As the new head of the clan, Hanzo put aside all thoughts of marriage and dragons. Instead, he funneled all his energy into keeping the clan strong and together. He managed it, just barely, despite his brother’s frenetic energy threatening to tear it all down around their ears.
In the end, it probably should have taken the clan elders longer to convince Hanzo to kill his brother. He was just so tired of cleaning up Genji’s messes. It wasn’t until Hanzo was washing the blood off of his blade that his hands started to shake and the reality of what he had done hit him.
So he tore it all down.
It was too late, it should have been him and Genji side by side, ruling the Shimada clan and searching the world for their other halves. Instead Hanzo finished what his brother had started and brought down the only world he’d ever known.
His dragons only tasted blood now. There was no time to consider anything else.
Not until a cyborg held a sword to his throat and he felt the dragons still beneath his skin for the first time in years. The world balanced on a knifepoint for long moments while waiting for Genji’s ghost to move the blade forward through his neck. It was a more merciful death than he deserved.
But the final blow never came. Instead, an invitation—an opportunity. A chance for redemption.
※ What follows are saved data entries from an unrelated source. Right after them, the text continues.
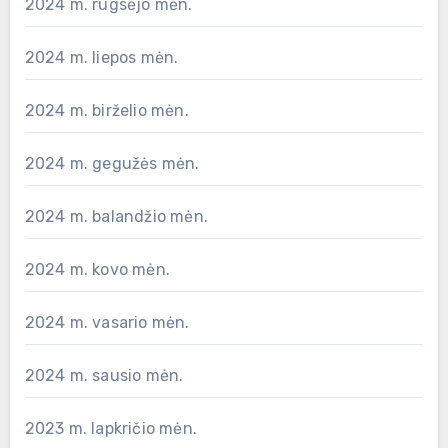
2024 m. rugsėjo mėn.
2024 m. liepos mėn.
2024 m. birželio mėn.
2024 m. gegužės mėn.
2024 m. balandžio mėn.
2024 m. kovo mėn.
2024 m. vasario mėn.
2024 m. sausio mėn.
2023 m. lapkričio mėn.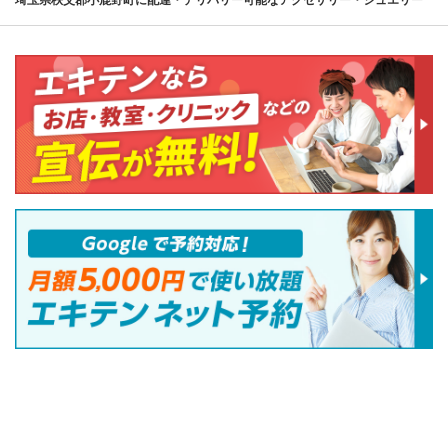
埼玉県秩父郡小鹿野町に配達・デリバリー可能なアクセサリー・ジュエリー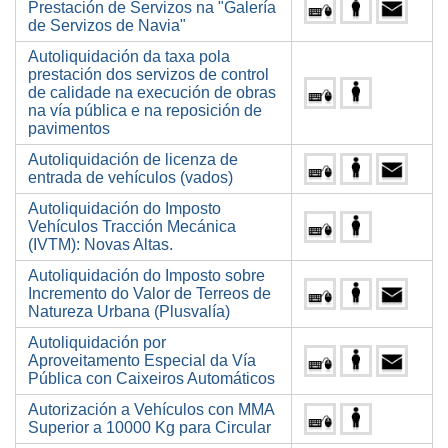
Prestación de Servizos na "Galería
de Servizos de Navia"
Autoliquidación da taxa pola
prestación dos servizos de control
de calidade na execución de obras
na vía pública e na reposición de
pavimentos
Autoliquidación de licenza de
entrada de vehículos (vados)
Autoliquidación do Imposto
Vehículos Tracción Mecánica
(IVTM): Novas Altas.
Autoliquidación do Imposto sobre
Incremento do Valor de Terreos de
Natureza Urbana (Plusvalía)
Autoliquidación por
Aproveitamento Especial da Vía
Pública con Caixeiros Automáticos
Autorización a Vehículos con MMA
Superior a 10000 Kg para Circular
Hanzo tied up every loose end he could find and three weeks after the invitation was presented, he arrived at the dusty remains of Watchpoint: Gibraltar. The archer stepped off the transport into the dry heat of the late afternoon. As he gathered up his bag and bow case, the overexcited pilot zipped past him in a blur of blue light, followed quickly by the armored woman he had shared the last few hours with in silence.
Hanzo squinted against the too-bright light, scanning the area until his eyes settled on the lone figure left on the tarmac. A broad-brimmed hat, shaded the figure’s eyes from the sun and his thumbs stuck through his belt loops, framing a gaudy belt buckle that obnoxiously reflected the light.
“Hello there,” the man greeted, flashing a broad grin that showed off too many teeth stained by years of tobacco use. “Welcome to Overwatch, partner.”
Hanzo was utterly unprepared when his Dragons roared.